Este será o primeiro fármaco de raiz portuguesa e que está já, segundo Luís Portela, presidente da Bial, “ está a ser testado em 26 países (África do Sul, Alemanha, Argentina, Áustria, Brasil, Croácia, Dinamarca, Espanha, França, Holanda, Hungria, Lituânia, Polónia, Portugal, Reino Unido, Rússia, Suécia, Suiça, Ucrânia entre outros), envolvendo mais de mil doentes.
No final da visita, em declarações aos jornalistas, o Presidente da República defendeu ” duas palavras-chave para a capacidade competitiva que são conhecimento e inovação”, admitindo que “Portugal tem que fazer o possível para atrair algum investimento estrangeiro e apostar na criação de empresas de elevada tecnologia”.

“Penso que Portugal tem vindo a fazer, nos últimos tempos, a aposta correcta”. No entanto, o investimento nestas áreas continua a ser insuficiente: apenas 0,8 por cento do Produto Interno Bruto e um contributo das empresas privadas muito abaixo da média europeia (0,3 cento em Portugal, enquanto na União Europeia é 1 por cento).
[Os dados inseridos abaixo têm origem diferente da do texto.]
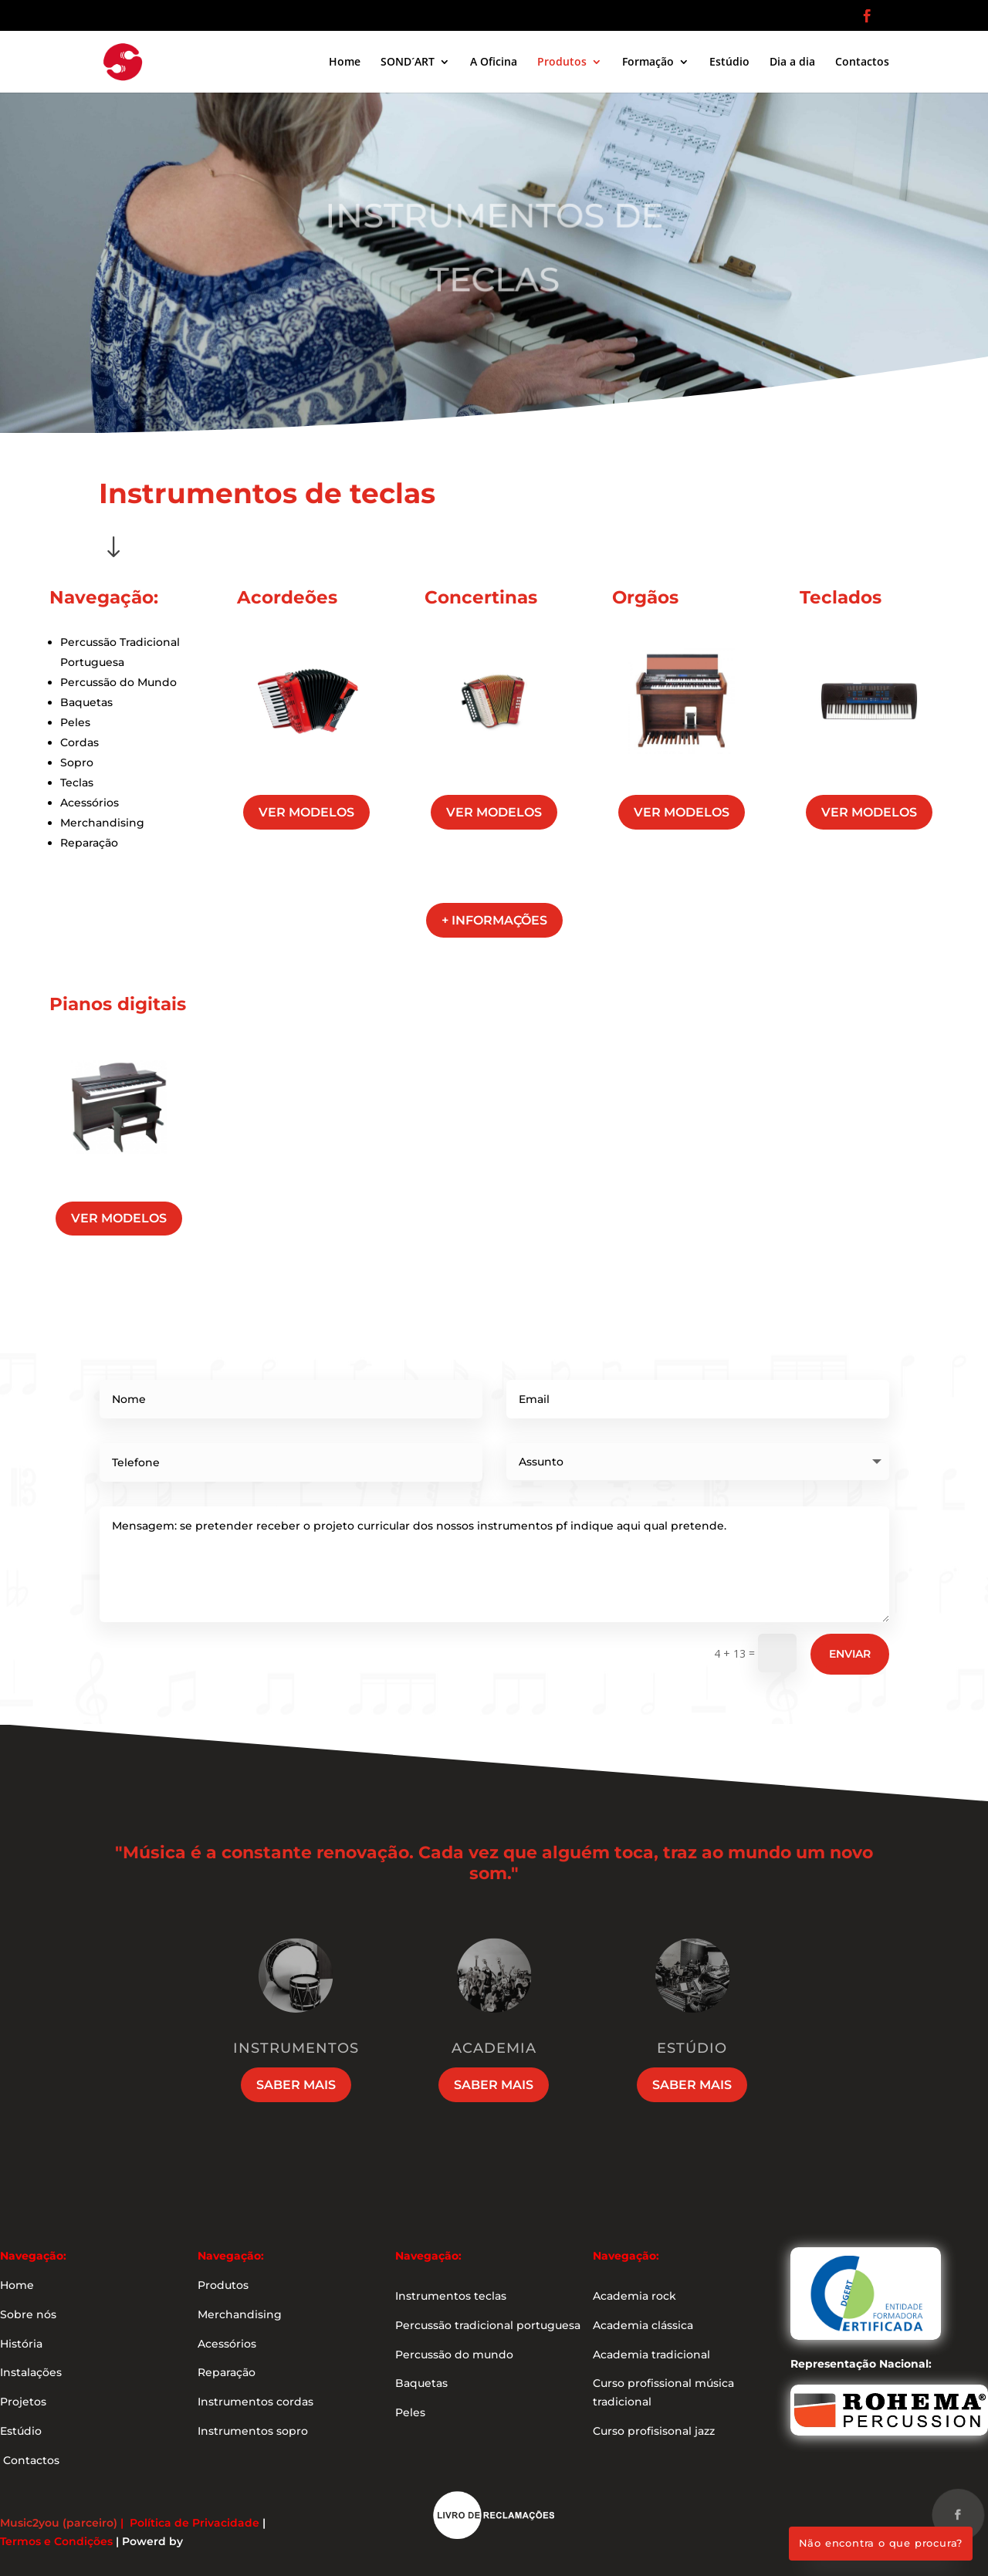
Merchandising (102, 823)
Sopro (76, 762)
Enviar (850, 1654)
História (21, 2344)
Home (344, 62)
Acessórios (89, 803)
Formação (648, 62)
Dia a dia (792, 62)
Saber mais (296, 2084)
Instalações (31, 2372)
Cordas (79, 742)
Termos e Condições (56, 2541)
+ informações (494, 920)
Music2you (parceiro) (58, 2523)
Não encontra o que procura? (881, 2543)
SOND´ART (408, 62)
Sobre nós (28, 2314)
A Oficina (493, 62)
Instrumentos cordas (255, 2402)
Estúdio (729, 62)
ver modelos (306, 812)
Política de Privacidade (194, 2523)
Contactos (862, 62)
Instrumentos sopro (253, 2431)
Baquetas (86, 702)
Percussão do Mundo (118, 682)
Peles (75, 722)
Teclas (76, 782)
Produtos (562, 62)
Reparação (89, 843)
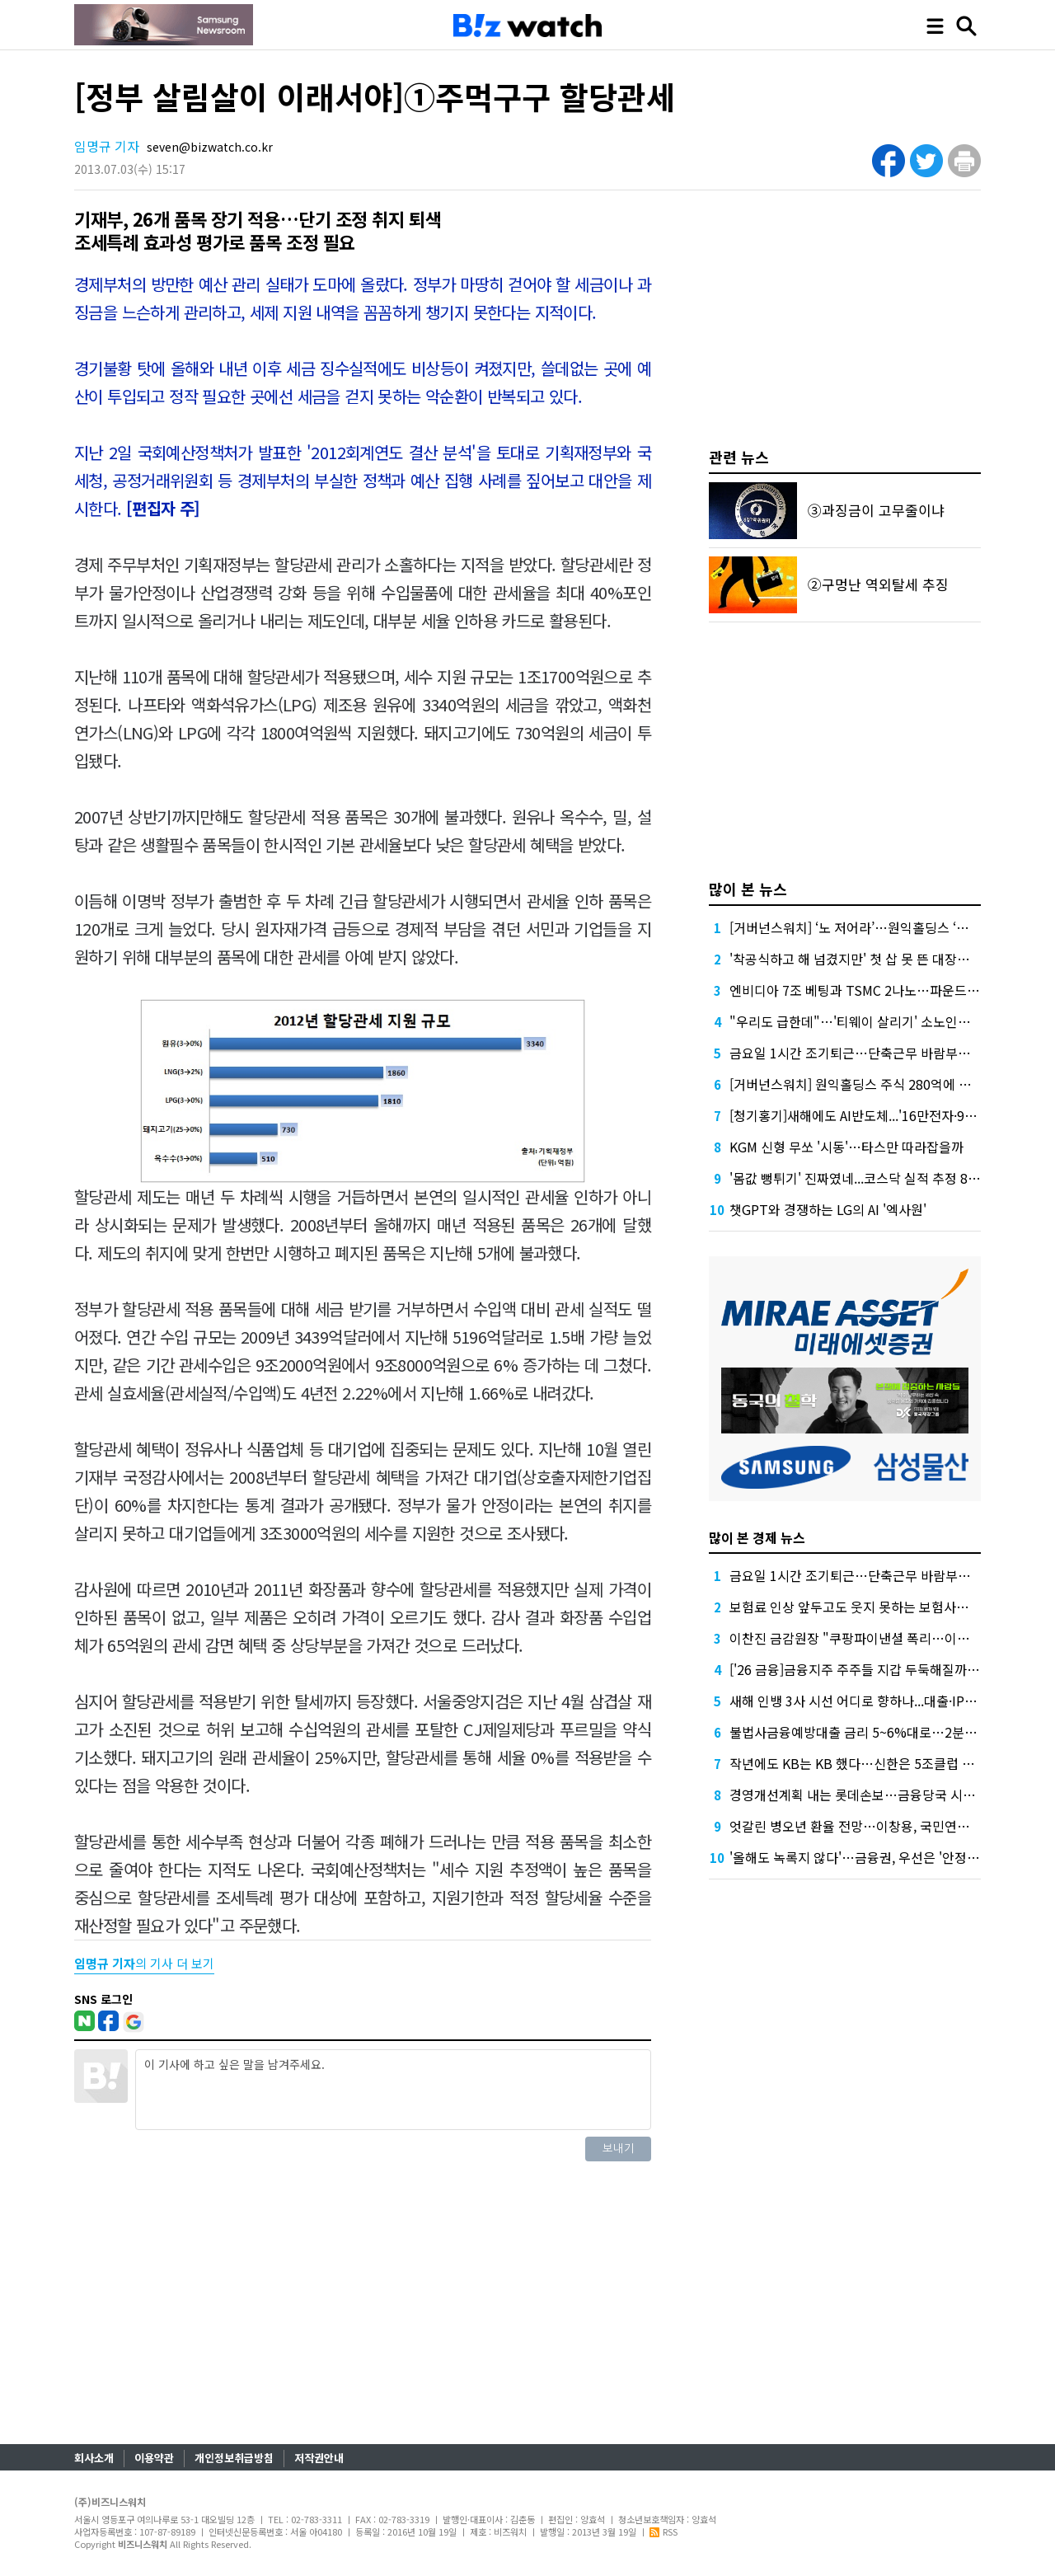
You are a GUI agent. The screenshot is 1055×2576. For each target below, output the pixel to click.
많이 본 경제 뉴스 (757, 1537)
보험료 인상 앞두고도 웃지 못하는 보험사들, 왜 (858, 1606)
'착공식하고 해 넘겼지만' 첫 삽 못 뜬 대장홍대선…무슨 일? (891, 959)
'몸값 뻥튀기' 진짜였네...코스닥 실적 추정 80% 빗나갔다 (884, 1178)
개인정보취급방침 (234, 2458)
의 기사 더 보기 (144, 1963)
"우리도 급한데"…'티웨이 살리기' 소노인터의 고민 (869, 1021)
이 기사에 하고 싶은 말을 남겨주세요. (393, 2090)
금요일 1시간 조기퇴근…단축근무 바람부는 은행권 (869, 1053)
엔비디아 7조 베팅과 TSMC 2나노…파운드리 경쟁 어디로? (891, 990)
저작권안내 (319, 2458)
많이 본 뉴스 (748, 888)
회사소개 (94, 2458)
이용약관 (154, 2458)
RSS (663, 2531)
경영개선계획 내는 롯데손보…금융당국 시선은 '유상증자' (888, 1794)
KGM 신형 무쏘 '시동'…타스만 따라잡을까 (846, 1147)
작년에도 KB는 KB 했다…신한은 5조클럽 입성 (858, 1763)
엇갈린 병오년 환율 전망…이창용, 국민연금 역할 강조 (877, 1826)
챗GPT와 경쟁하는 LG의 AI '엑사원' (827, 1209)
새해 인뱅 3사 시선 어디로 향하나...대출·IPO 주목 (865, 1700)
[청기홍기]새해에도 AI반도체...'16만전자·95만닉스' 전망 (884, 1115)
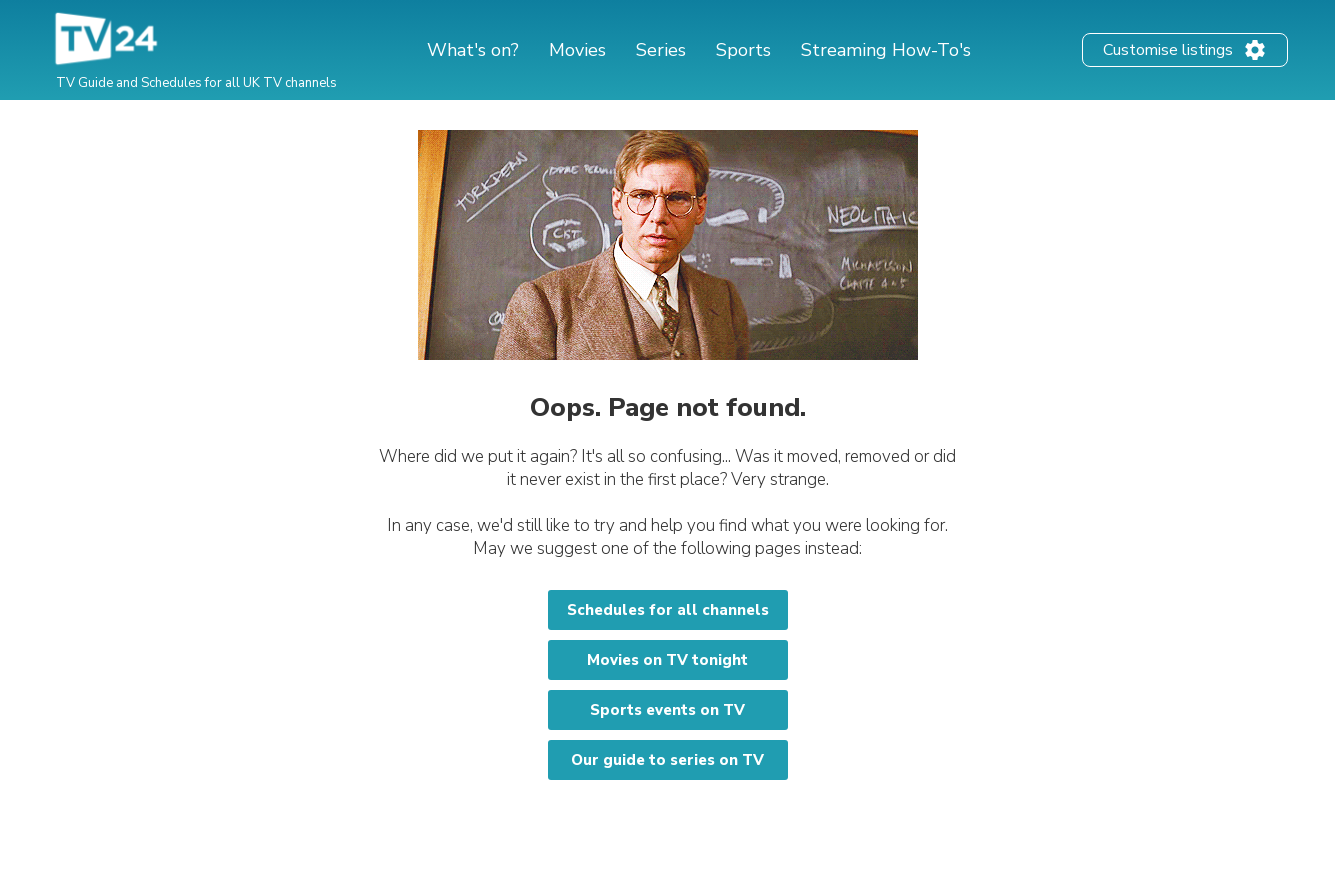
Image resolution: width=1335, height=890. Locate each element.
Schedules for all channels (668, 610)
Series (661, 50)
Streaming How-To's (886, 50)
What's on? (473, 50)
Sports (743, 50)
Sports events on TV (667, 710)
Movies (577, 50)
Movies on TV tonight (667, 660)
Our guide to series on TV (667, 760)
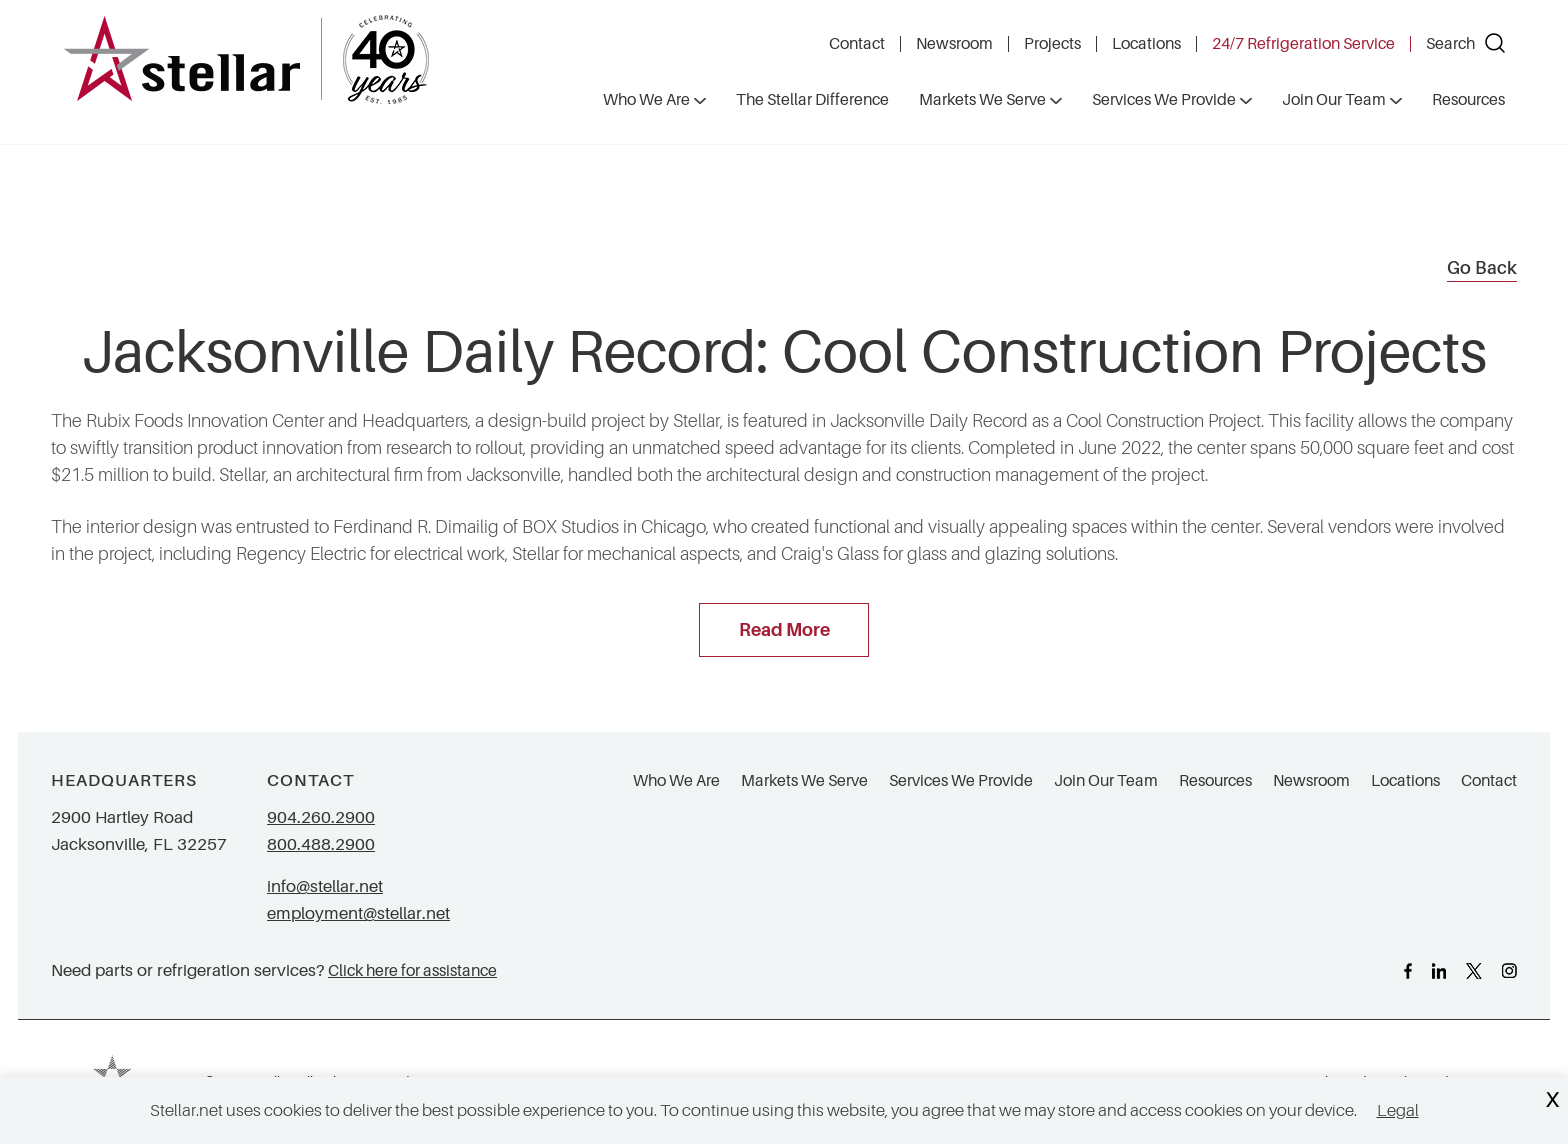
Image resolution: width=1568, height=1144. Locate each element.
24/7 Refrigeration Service (1303, 44)
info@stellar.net (325, 886)
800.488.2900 (321, 844)
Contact (857, 44)
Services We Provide (961, 781)
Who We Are (676, 781)
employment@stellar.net (358, 913)
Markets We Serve (804, 781)
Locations (1146, 44)
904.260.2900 (321, 817)
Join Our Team (1106, 781)
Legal (1398, 1110)
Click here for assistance (412, 970)
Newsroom (954, 44)
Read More (784, 630)
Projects (1052, 44)
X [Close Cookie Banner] (1552, 1100)
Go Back (1482, 268)
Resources (1215, 781)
Depois da Bial e companhado pelo ministro da Ciência, Tecnologia e Ensino Superior, Mariano Gago, Cavaco Silva visitou os Institutos de Biologia Molecular e Celular e de Engenharia Biomédica (IBMC/INEB), da Universidade do Porto.

Em conversa com o director do IBMC, Alexandre Quintanilha, o Presidente admitiu que se deve “difundir a cultura científica para atrair novos valores” e contrariar o desconhecimento da população portuguesa sobre o que se faz na área.

“Os cientistas estão a trabalhar no segredo dos seus laboratórios e lá fora não se sabe”, disse. Em resposta, Alexandre Quintanilha lembrou o papel dos ministros e do Presidente da República no apoio à divulgação da ciência.

Relativizando a ideia da “fuga de cérebros” para o estrangeiro como um fenómeno europeu e não apenas português, Quintanilha acrescentou que o instituto não está a atrair “apenas aqueles jovens que foram lá fora fazer o doutoramento e voltaram”, mas “pessoas que criaram a carreira científica lá fora e querem vir para Portugal”.

Cavaco Silva propõe provedor para PME’S

O Presidente da República, Cavaco Silva, sugeriu esta terça-feira a criação de um “provedor para as pequenas e médias empresas” para ajudar estes agentes económicos a superarem “dificuldades administrativas e fiscais” que os agentes políticos ou administrativos ignoram.

“Talvez precisássemos como que um provedor para as pequenas e médias em presas, que fosse um guichet que recebesse as queixas administrativas e fiscais dessas pequenas empresas (…) temos provedores para tanta coisa (…) talvez nos falte um para as pequenas e médias empresas”, disse Cavaco Silva, em declarações aos jornalistas no final do Roteiro de dois dias que dedicou à ciência.

Depois de ter almoçado, em Coimbra, com um grupo de jovens empreendedores, o Chefe de Estado apontou as “dificuldades administrativas e fiscais que as empresas enfrentam – que as levam muitas vezes a instalar-se no estrangeiro ou a não criar postos de trabalho – «coisas simples» que muitas vezes “o decisor político, o director-geral, o secretário de Estado não conhece”.

O “provedor para as pequenas e médias empresas” serviria, especificou, “não para tratar de dinheiros”, mas “para resolver pequenas questões burocráticas com que estes agentes económicos são confrontados”.

O Chefe de Estado admitiu também que o capital de risco para apostar em novos negócios, nomeadamente de base tecnológica, é “às vezes” escasso, mas considerou não ser esse actualmente o principal obstáculo que enfrentam as pequenas e médias empresas emergentes.